Sickle Cell Disease is a blood disorder inherited from parents who are carriers of the sickle cell gene and is the most common inherited blood disease in the United States. With Sickle Cell, red blood cells are shaped like a half-moon and struggle to move through the blood vessels, causing pain and interfering with oxygen delivery throughout the body. At MetroHealth, we focus on early treatment to prevent lasting damage, and supportive care to decrease pain.

 

Sickle Cell Disease is common among people of Black, Arab, or Indian descent.

Symptoms include:

  • Pain in the joints or sudden chest pain
  • Dizziness
  • Fatigue
  • Difficulty breathing
  • Fever
  • Swelling of hands and feet
  • Frequent infections
  • Vision problems, including yellowing of the eye

 

Preventing lasting damage through early diagnoses

Sickle Cell Disease is diagnosed through a blood test. In the United States, screening is provided at birth, and pediatricians work with hematologists to identify when to begin treatment. It is important to identify Sickle Cell Disease early to decrease infections and prevent organ damage.

 

Personalized Sickle Cell Disease Treatment

If you have Sickle Cell Disease, it’s important to find the right treatment to limit pain and reduce your risk for stroke or other complications.

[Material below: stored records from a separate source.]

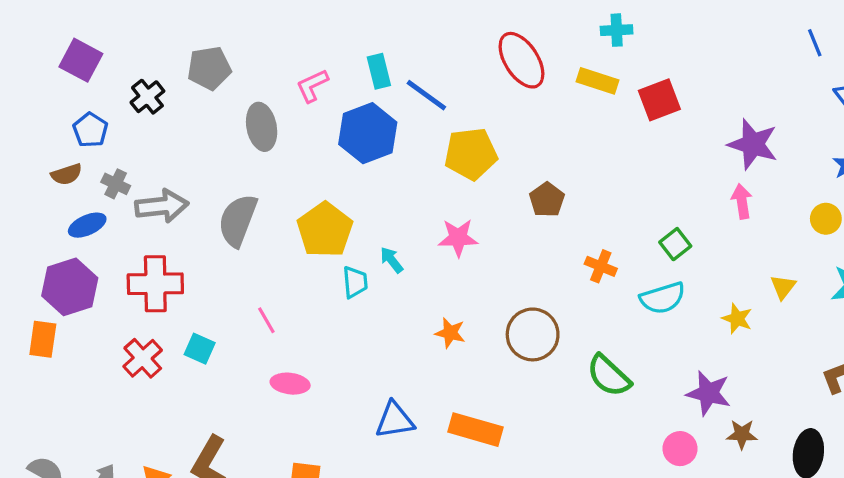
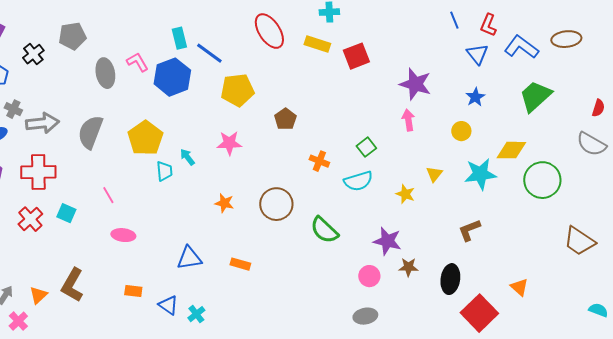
pink L-shape: (312, 86) -> (137, 62), moved, turned 85
orange rectangle: (476, 430) -> (240, 264), size x0.6

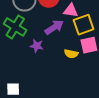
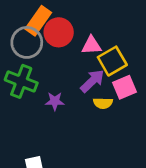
purple arrow: (54, 27) -> (92, 81), moved

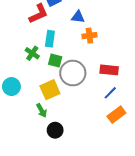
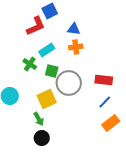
orange cross: (89, 36) -> (76, 47), moved
cyan rectangle: (50, 39) -> (47, 50), turned 49
black circle: (55, 130) -> (42, 138), moved

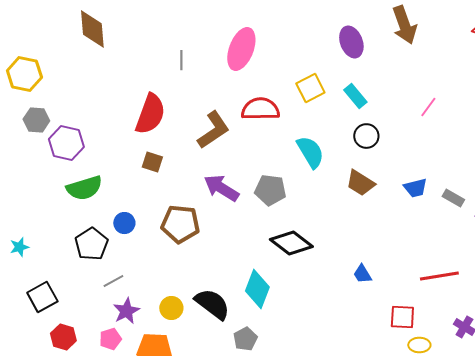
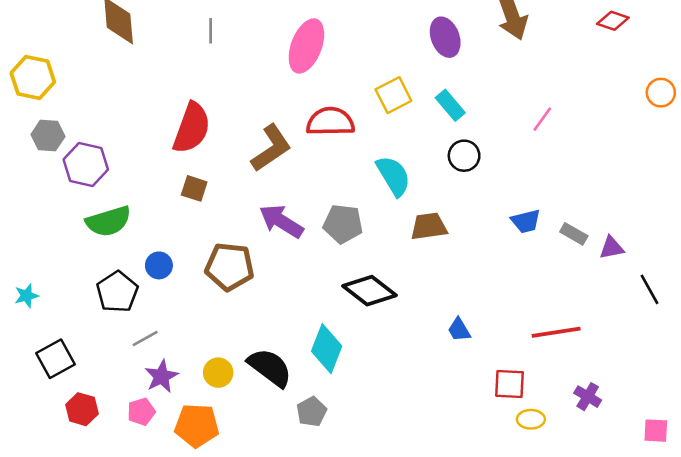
gray line: (181, 60) -> (211, 31), moved
brown trapezoid: (360, 183) -> (429, 226), moved, turned 140

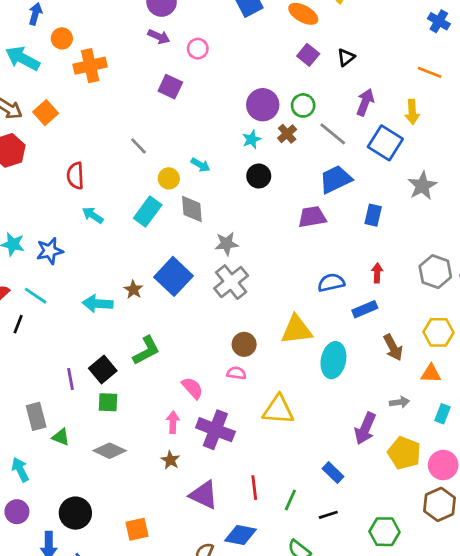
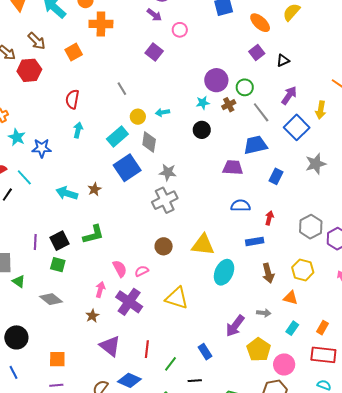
orange square: (46, 113) -> (74, 52), moved
cyan arrow: (200, 165) -> (162, 112), turned 128
cyan arrow: (93, 215) -> (78, 130), turned 56
blue square: (174, 276) -> (127, 168), moved
blue semicircle: (331, 283) -> (241, 206), moved
pink semicircle: (236, 373) -> (142, 271), moved, turned -48

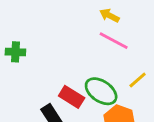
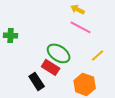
green ellipse: (101, 91) -> (59, 53), moved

At MetroHealth, we provide simple transfusions, partial exchanges, and total exchanges to provide treatment that fits your needs.

Simple transfusions

Typically for children starting treatment, simple blood transfusions are completed monthly for patients with multiple pain crises a year—usually if you are hospitalized 3 times in a year. Patients received non-sickle blood, and this process causes less strain on children than total exchange treatments.

Partial exchange

The partial exchange program at MetroHealth sets our Sickle Cell Disease treatment apart. Exchanges happen in an outpatient clinic every two weeks, and the exchange removes sickled cells and iron, exchanging it for blood with non-sickled cells and less iron. Patients who participate in partial exchange have similar results as total exchange patients without hospitalization or a central line.

Total exchange

Total exchanges happen once per month, and our radiology oncology team inserts a central line that allows your blood to run through a machine that cleans it of iron and sickle cells, replacing it with non sickle blood.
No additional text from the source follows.